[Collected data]
────

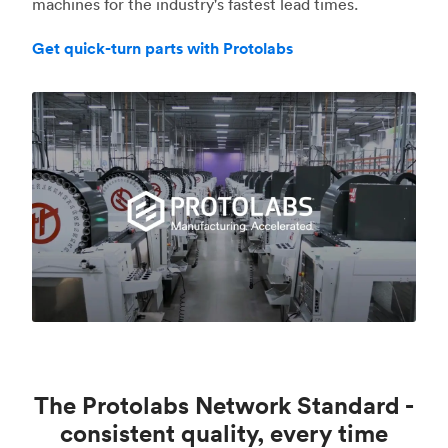
machines for the industry's fastest lead times.
Get quick-turn parts with Protolabs
The Protolabs Network Standard -
consistent quality, every time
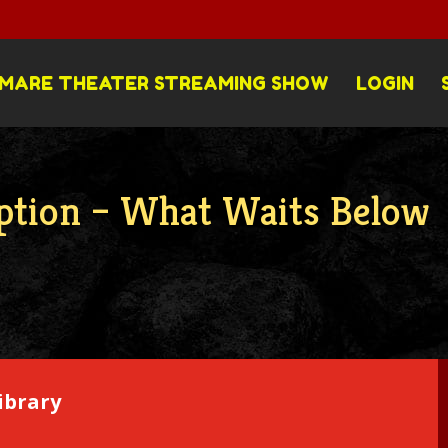
MARE THEATER STREAMING SHOW
LOGIN
ption – What Waits Below
ibrary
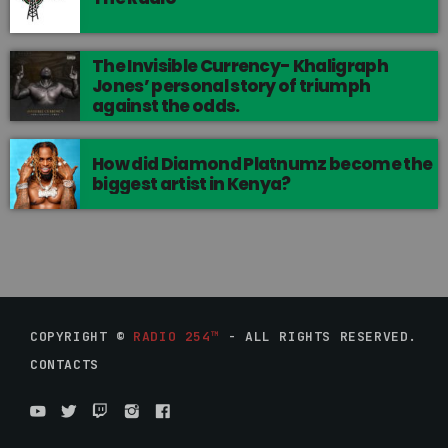
The Invisible Currency- Khaligraph
Jones’ personal story of triumph
against the odds.
How did Diamond Platnumz become the
biggest artist in Kenya?
COPYRIGHT ©
RADIO 254™
- ALL RIGHTS RESERVED.
CONTACTS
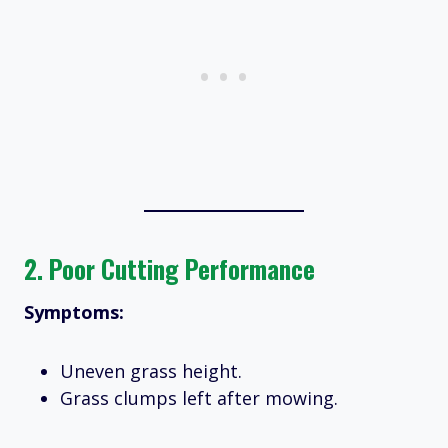
2.
Poor Cutting Performance
Symptoms:
Uneven grass height.
Grass clumps left after mowing.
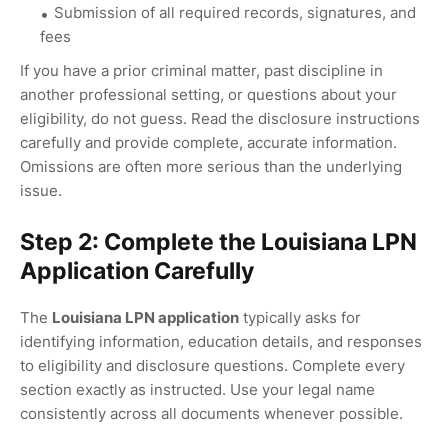
Submission of all required records, signatures, and
fees
If you have a prior criminal matter, past discipline in
another professional setting, or questions about your
eligibility, do not guess. Read the disclosure instructions
carefully and provide complete, accurate information.
Omissions are often more serious than the underlying
issue.
Step 2: Complete the Louisiana LPN
Application Carefully
The
Louisiana LPN application
typically asks for
identifying information, education details, and responses
to eligibility and disclosure questions. Complete every
section exactly as instructed. Use your legal name
consistently across all documents whenever possible.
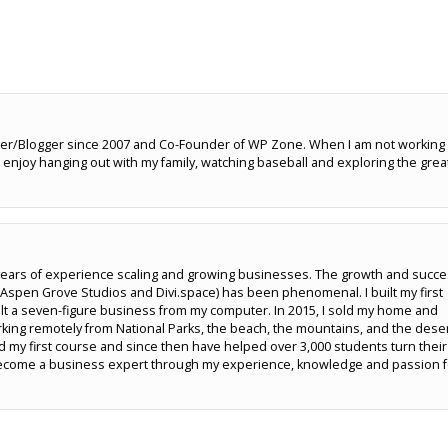
er/Blogger since 2007 and Co-Founder of WP Zone. When I am not working
enjoy hanging out with my family, watching baseball and exploring the grea
5 years of experience scaling and growing businesses. The growth and succ
pen Grove Studios and Divi.space) has been phenomenal. I built my first
lt a seven-figure business from my computer. In 2015, I sold my home and
rking remotely from National Parks, the beach, the mountains, and the deser
hed my first course and since then have helped over 3,000 students turn their
u become a business expert through my experience, knowledge and passion 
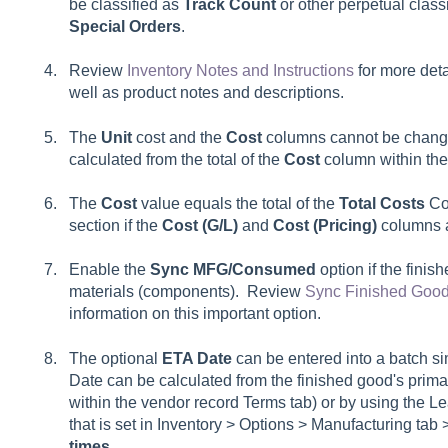
be classified as
Track Count
or other perpetual class
Special Orders
.
Review
Inventory Notes and Instructions
for more deta
well as product notes and descriptions.
The
Unit
cost and the
Cost
columns cannot be change
calculated from the total of the
Cost
column within th
The
Cost
value equals the total of the
Total Costs
Cos
section if the
Cost (G/L)
and
Cost (Pricing)
columns 
Enable the
Sync MFG/Consumed
option if the finis
materials (components). Review
Sync Finished Good
information on this important option.
The optional
ETA Date
can be entered into a batch s
Date can be calculated from the finished good's prim
within the vendor record Terms tab) or by using the Le
that is set in Inventory > Options > Manufacturing tab 
times
.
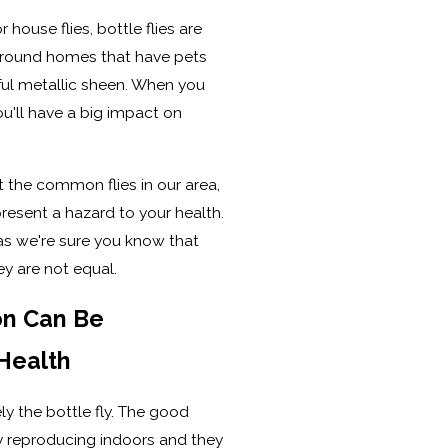
 house flies, bottle flies are
 around homes that have pets
rful metallic sheen. When you
ou'll have a big impact on
 the common flies in our area,
present a hazard to your health.
as we're sure you know that
ey are not equal.
on Can Be
Health
kely the bottle fly. The good
ty reproducing indoors and they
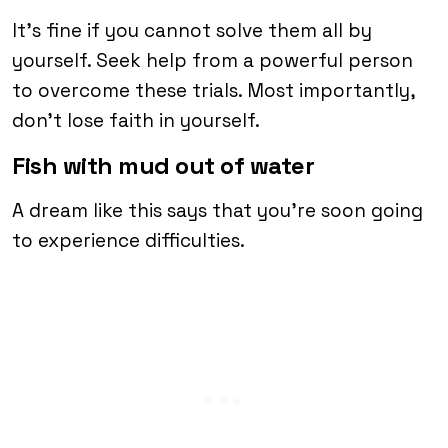
It’s fine if you cannot solve them all by
yourself. Seek help from a powerful person
to overcome these trials. Most importantly,
don’t lose faith in yourself.
Fish with mud out of water
A dream like this says that you’re soon going
to experience difficulties.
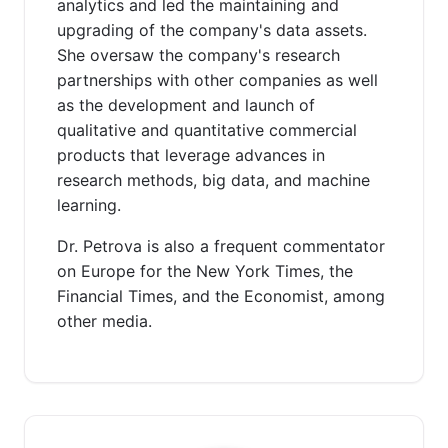
analytics and led the maintaining and
upgrading of the company's data assets.
She oversaw the company's research
partnerships with other companies as well
as the development and launch of
qualitative and quantitative commercial
products that leverage advances in
research methods, big data, and machine
learning.
Dr. Petrova is also a frequent commentator
on Europe for the New York Times, the
Financial Times, and the Economist, among
other media.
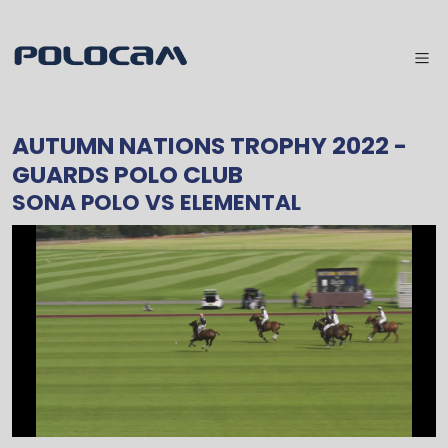
AUTUMN NATIONS TROPHY 2022
-
GUARDS POLO CLUB
SONA POLO
VS
ELEMENTAL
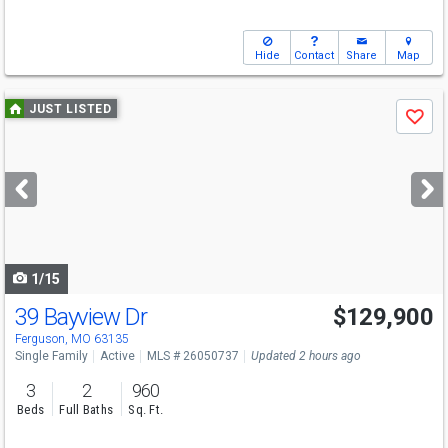
Hide
Contact
Share
Map
Use
JUST LISTED
Save
previous
and
next
buttons
to
navigate
1/15
39 Bayview Dr
$129,900
Ferguson, MO 63135
Single Family
Active
MLS # 26050737
Updated 2 hours ago
3
2
960
Beds
Full Baths
Sq. Ft.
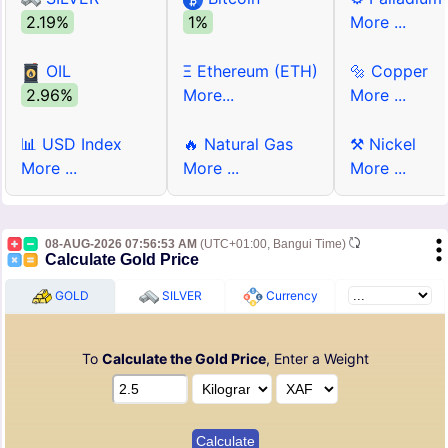
2.19%
1%
More ...
OIL
Ξ Ethereum (ETH)
🔩 Copper
2.96%
More...
More ...
📊 USD Index
🔥 Natural Gas
⚒ Nickel
More ...
More ...
More ...
08-AUG-2026 07:56:53 AM
(UTC+01:00, Bangui Time)
Calculate Gold Price
GOLD
SILVER
Currency
To
Calculate the Gold Price
, Enter a Weight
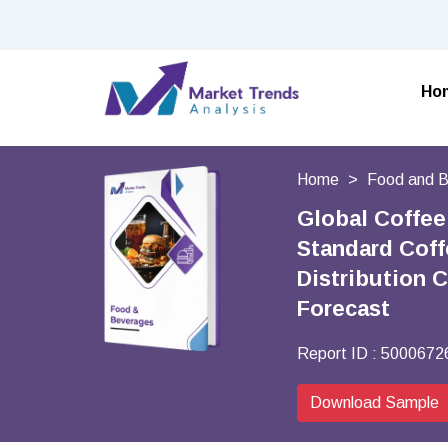
Ho
Home
Food and 
Global Coffee
Standard Coff
Distribution 
Forecast
Report ID :
5000672
Download Sample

────

Task statement ->
The line holding "Uneven grass height." starts the copy and the line holding "enjoy hanging out" ends it. Repeat those two lines above and all between them exactly, leaving out pictures.

Response to this task ->
Uneven grass height.
Grass clumps left after mowing.
Submission of all required records, signatures, and
fees
If you have a prior criminal matter, past discipline in
another professional setting, or questions about your
eligibility, do not guess. Read the disclosure instructions
carefully and provide complete, accurate information.
Omissions are often more serious than the underlying
issue.
Step 2: Complete the Louisiana LPN
Application Carefully
The
Louisiana LPN application
typically asks for
identifying information, education details, and responses
to eligibility and disclosure questions. Complete every
section exactly as instructed. Use your legal name
consistently across all documents whenever possible.
er/Blogger since 2007 and Co-Founder of WP Zone. When I am not working
enjoy hanging out with my family, watching baseball and exploring the grea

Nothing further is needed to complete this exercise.